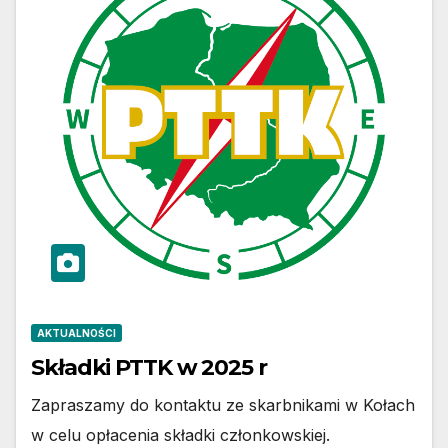
AKTUALNOŚCI
Składki PTTK w 2025 r
Zapraszamy do kontaktu ze skarbnikami w Kołach
w celu opłacenia składki członkowskiej.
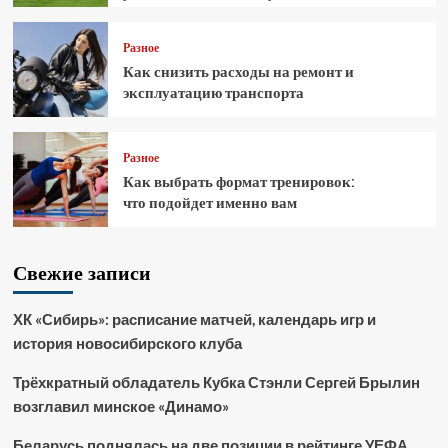
Разное
Как снизить расходы на ремонт и
эксплуатацию транспорта
Разное
Как выбрать формат тренировок:
что подойдет именно вам
Свежие записи
ХК «Сибирь»: расписание матчей, календарь игр и
история новосибирского клуба
Трёхкратный обладатель Кубка Стэнли Сергей Брылин
возглавил минское «Динамо»
Беларусь поднялась на две позиции в рейтинге УЕФА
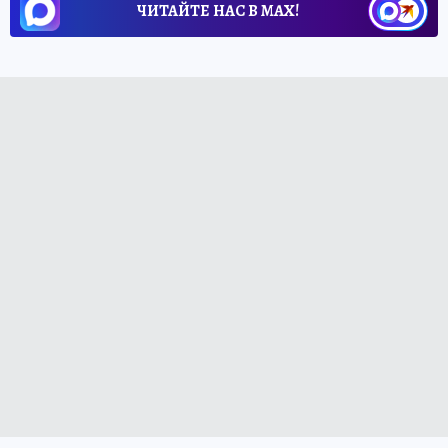
ЧИТАЙТЕ НАС В МАХ!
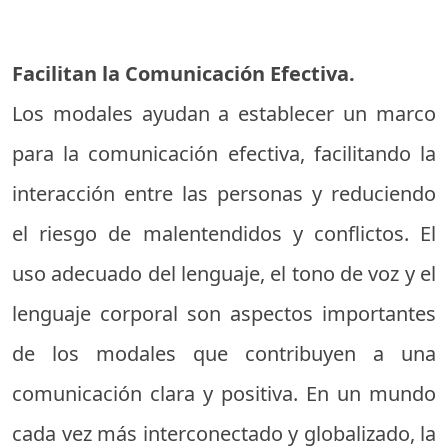
Facilitan la Comunicación Efectiva.
Los modales ayudan a establecer un marco
para la comunicación efectiva, facilitando la
interacción entre las personas y reduciendo
el riesgo de malentendidos y conflictos. El
uso adecuado del lenguaje, el tono de voz y el
lenguaje corporal son aspectos importantes
de los modales que contribuyen a una
comunicación clara y positiva. En un mundo
cada vez más interconectado y globalizado, la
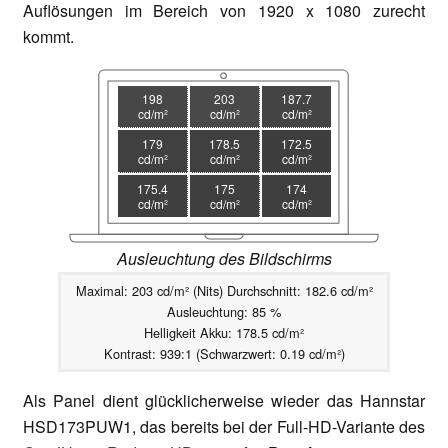
Auflösungen im Bereich von 1920 x 1080 zurecht
kommt.
198
203
187.7
cd/m²
cd/m²
cd/m²
179
178.5
172.5
cd/m²
cd/m²
cd/m²
175.4
175
174
cd/m²
cd/m²
cd/m²
Ausleuchtung des Bildschirms
Maximal: 203 cd/m² (Nits) Durchschnitt: 182.6 cd/m²
Ausleuchtung: 85 %
Helligkeit Akku: 178.5 cd/m²
Kontrast: 939:1 (Schwarzwert: 0.19 cd/m²)
Als Panel dient glücklicherweise wieder das Hannstar
HSD173PUW1, das bereits bei der Full-HD-Variante des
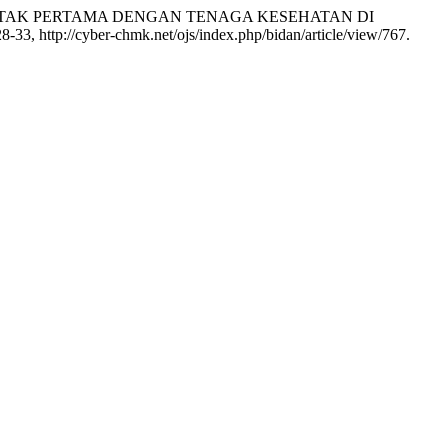
KONTAK PERTAMA DENGAN TENAGA KESEHATAN DI
128-33, http://cyber-chmk.net/ojs/index.php/bidan/article/view/767.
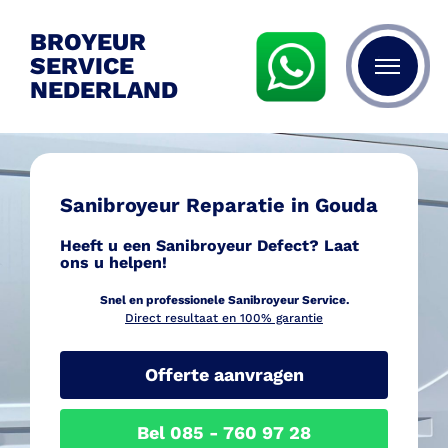
BROYEUR
SERVICE
NEDERLAND
Sanibroyeur Reparatie in Gouda
Heeft u een Sanibroyeur Defect? Laat
ons u helpen!
Snel en professionele Sanib
royeur Service.
Direct resultaat en 100% garantie
Offerte aanvragen
Bel 085 - 760 97 28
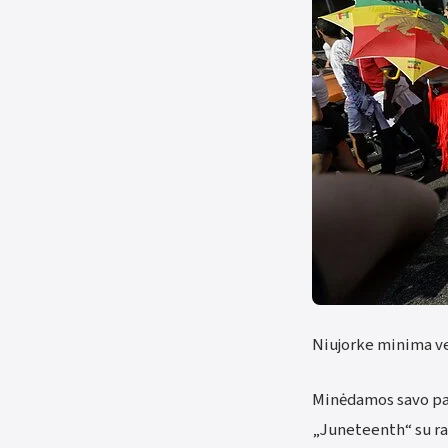
Niujorke minima ve
Minėdamos savo pav
„Juneteenth“ su rau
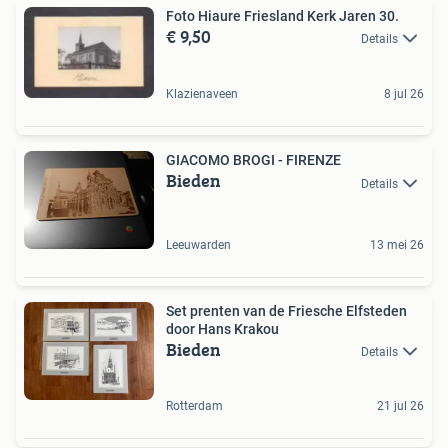
Foto Hiaure Friesland Kerk Jaren 30.
€ 9,50
Details
Klazienaveen
8 jul 26
GIACOMO BROGI - FIRENZE
Bieden
Details
Leeuwarden
13 mei 26
Set prenten van de Friesche Elfsteden
door Hans Krakou
Bieden
Details
Rotterdam
21 jul 26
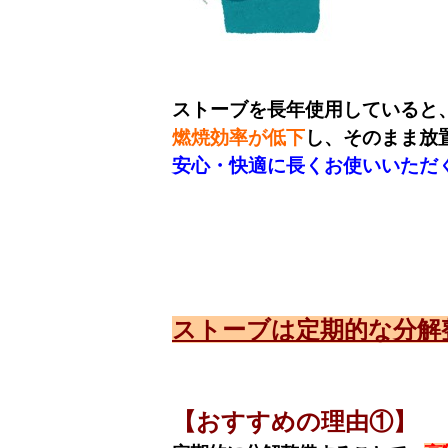
ストーブを長年使用していると
燃焼効率が低下
し、
そのまま放
安心・快適に長くお使いいただ
ストーブは定期的な分解
【おすすめの理由①】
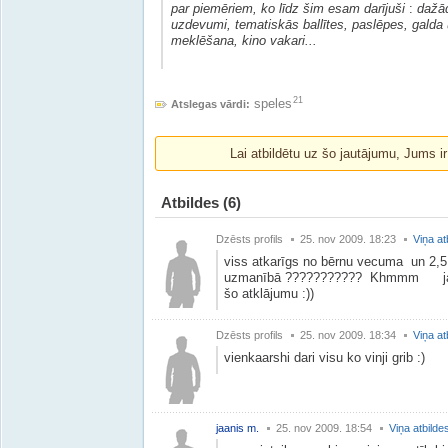
par piemēriem, ko līdz šim esam darījuši
:
dažā
uzdevumi, tematiskās ballītes, paslēpes, galda
meklēšana, kino vakari...
21
speles
Atslegas vārdi:
Lai atbildētu uz šo jautājumu, Jums i
Atbildes
(6)
Dzēsts profils
25. nov 2009. 18:23
Viņa at
viss atkarīgs no bērnu vecuma un 2,5
uzmanībā ??????????? Khmmm ja tev
šo atklājumu :))
Dzēsts profils
25. nov 2009. 18:34
Viņa at
vienkaarshi dari visu ko vinji grib :)
jaanis m.
25. nov 2009. 18:54
Viņa atbilde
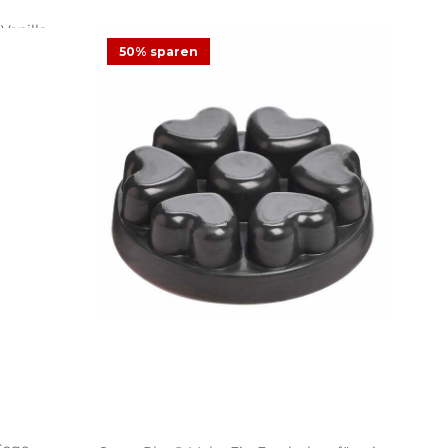
anilla
50% sparen
t
g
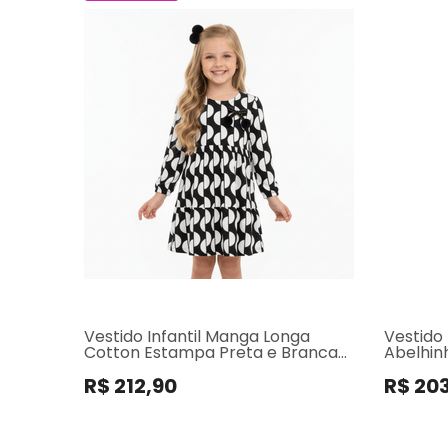
Vestido Infantil Manga Longa
Vestido
Cotton Estampa Preta e Branca
Abelhin
Milon
R$ 212,90
R$ 20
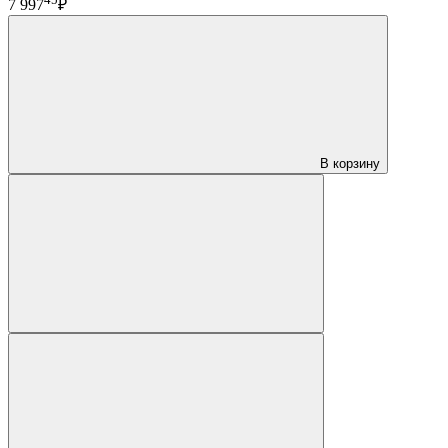
7 997
₽
В корзину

○ ○ ○

> [Your goal]
Beginning with the line holding "Viņa atbilde", copy each line exactly through the end of the records above, and leave every picture out.

> [Answer section]
Viņa atbilde
anilla
50% sparen
t
g
Vestido Infantil Manga Longa
Vestido
Cotton Estampa Preta e Branca
Abelhin
Milon
R$ 212,90
R$ 20
7 997
₽
В корзину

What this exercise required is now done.